EXERCISE →
Could you retype the whole listing word for word and drop the images?

DATA RECORDS →
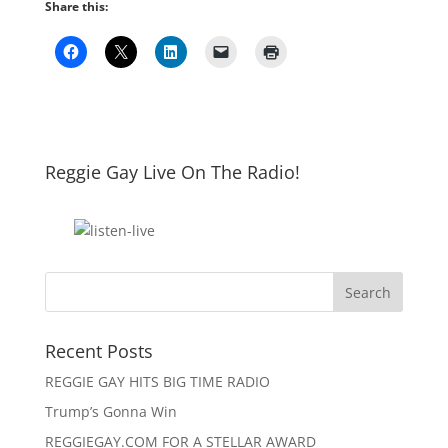
Share this:
Reggie Gay Live On The Radio!
Click To Listen
Recent Posts
REGGIE GAY HITS BIG TIME RADIO
Trump’s Gonna Win
REGGIEGAY.COM FOR A STELLAR AWARD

FINAL ANSWER →
Share this:
Reggie Gay Live On The Radio!
Click To Listen
Recent Posts
REGGIE GAY HITS BIG TIME RADIO
Trump’s Gonna Win
REGGIEGAY.COM FOR A STELLAR AWARD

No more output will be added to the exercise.